For every line below, output the text exactly and leave out images.
● ● ● ●
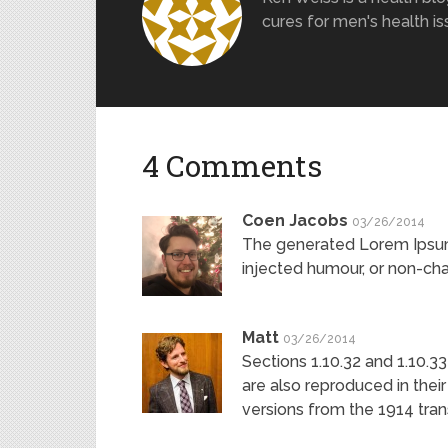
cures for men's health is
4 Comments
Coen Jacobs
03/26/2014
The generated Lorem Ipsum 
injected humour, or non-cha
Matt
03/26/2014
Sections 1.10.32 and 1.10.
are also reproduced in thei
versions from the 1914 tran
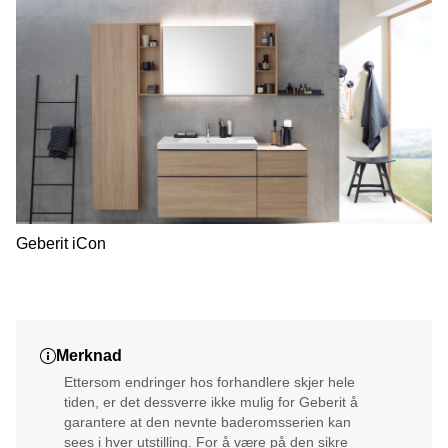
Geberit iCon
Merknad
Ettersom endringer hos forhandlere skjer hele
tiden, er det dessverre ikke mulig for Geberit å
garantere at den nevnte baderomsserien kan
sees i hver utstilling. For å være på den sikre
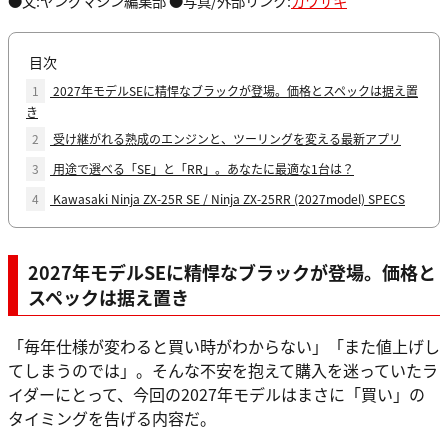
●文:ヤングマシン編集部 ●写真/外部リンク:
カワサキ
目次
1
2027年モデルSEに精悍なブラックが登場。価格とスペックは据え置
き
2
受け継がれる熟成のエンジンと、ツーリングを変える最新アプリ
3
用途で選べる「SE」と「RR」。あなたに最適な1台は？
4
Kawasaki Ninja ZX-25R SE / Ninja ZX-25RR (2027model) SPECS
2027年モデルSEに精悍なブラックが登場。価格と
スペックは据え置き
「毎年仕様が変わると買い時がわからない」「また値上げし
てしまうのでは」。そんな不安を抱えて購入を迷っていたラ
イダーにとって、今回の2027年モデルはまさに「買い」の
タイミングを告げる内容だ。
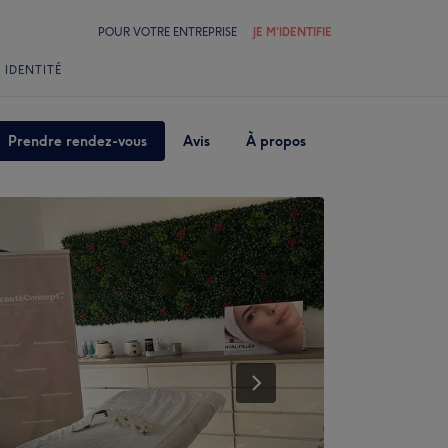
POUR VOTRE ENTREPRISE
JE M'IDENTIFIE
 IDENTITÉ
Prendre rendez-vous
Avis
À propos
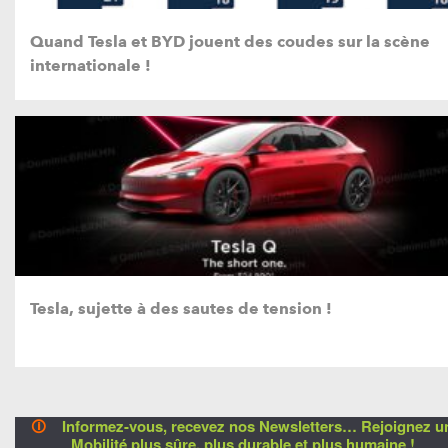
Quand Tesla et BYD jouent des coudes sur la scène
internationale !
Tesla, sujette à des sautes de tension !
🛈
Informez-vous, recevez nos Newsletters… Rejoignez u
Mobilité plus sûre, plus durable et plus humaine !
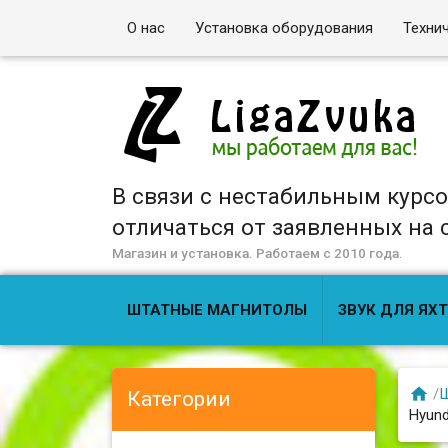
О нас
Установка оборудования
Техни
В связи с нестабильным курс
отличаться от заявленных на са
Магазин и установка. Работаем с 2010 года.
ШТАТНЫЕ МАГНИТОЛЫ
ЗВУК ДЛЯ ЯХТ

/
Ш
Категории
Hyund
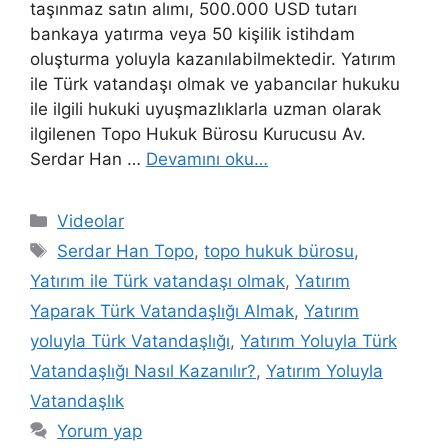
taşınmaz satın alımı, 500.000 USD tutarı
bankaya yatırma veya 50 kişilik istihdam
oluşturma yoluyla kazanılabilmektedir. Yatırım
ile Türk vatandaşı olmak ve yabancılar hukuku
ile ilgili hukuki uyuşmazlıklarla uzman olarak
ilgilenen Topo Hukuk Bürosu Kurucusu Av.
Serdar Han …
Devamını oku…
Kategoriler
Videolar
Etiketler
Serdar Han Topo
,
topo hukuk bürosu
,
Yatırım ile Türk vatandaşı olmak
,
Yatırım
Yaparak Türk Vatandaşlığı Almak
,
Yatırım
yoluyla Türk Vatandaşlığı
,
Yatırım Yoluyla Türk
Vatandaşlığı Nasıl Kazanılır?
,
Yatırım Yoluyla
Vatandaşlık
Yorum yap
● ● ● ●
- [Response]:
cures for men's health is
4 Comments
Coen Jacobs
03/26/2014
The generated Lorem Ipsum 
injected humour, or non-cha
Matt
03/26/2014
Sections 1.10.32 and 1.10.
are also reproduced in thei
versions from the 1914 tran
Geberit iCon
Merknad
Ettersom endringer hos forhandlere skjer hele
tiden, er det dessverre ikke mulig for Geberit å
garantere at den nevnte baderomsserien kan
sees i hver utstilling. For å være på den sikre
●文:ヤングマシン編集部 ●写真/外部リンク:
カワサキ
目次
1
2027年モデルSEに精悍なブラックが登場。価格とスペックは据え置
き
2
受け継がれる熟成のエンジンと、ツーリングを変える最新アプリ
3
用途で選べる「SE」と「RR」。あなたに最適な1台は？
4
Kawasaki Ninja ZX-25R SE / Ninja ZX-25RR (2027model) SPECS
2027年モデルSEに精悍なブラックが登場。価格と
スペックは据え置き
「毎年仕様が変わると買い時がわからない」「また値上げし
てしまうのでは」。そんな不安を抱えて購入を迷っていたラ
イダーにとって、今回の2027年モデルはまさに「買い」の
タイミングを告げる内容だ。
POUR VOTRE ENTREPRISE
JE M'IDENTIFIE
 IDENTITÉ
Prendre rendez-vous
Avis
À propos
Quand Tesla et BYD jouent des coudes sur la scène
internationale !
Tesla, sujette à des sautes de tension !
🛈
Informez-vous, recevez nos Newsletters… Rejoignez u
Mobilité plus sûre, plus durable et plus humaine !
О нас
Установка оборудования
Техни
В связи с нестабильным курс
отличаться от заявленных на са
Магазин и установка. Работаем с 2010 года.
ШТАТНЫЕ МАГНИТОЛЫ
ЗВУК ДЛЯ ЯХТ

/
Ш
Категории
Hyund
taşınmaz satın alımı, 500.000 USD tutarı
bankaya yatırma veya 50 kişilik istihdam
oluşturma yoluyla kazanılabilmektedir. Yatırım
ile Türk vatandaşı olmak ve yabancılar hukuku
ile ilgili hukuki uyuşmazlıklarla uzman olarak
ilgilenen Topo Hukuk Bürosu Kurucusu Av.
Serdar Han …
Devamını oku…
Kategoriler
Videolar
Etiketler
Serdar Han Topo
,
topo hukuk bürosu
,
Yatırım ile Türk vatandaşı olmak
,
Yatırım
Yaparak Türk Vatandaşlığı Almak
,
Yatırım
yoluyla Türk Vatandaşlığı
,
Yatırım Yoluyla Türk
Vatandaşlığı Nasıl Kazanılır?
,
Yatırım Yoluyla
Vatandaşlık
Yorum yap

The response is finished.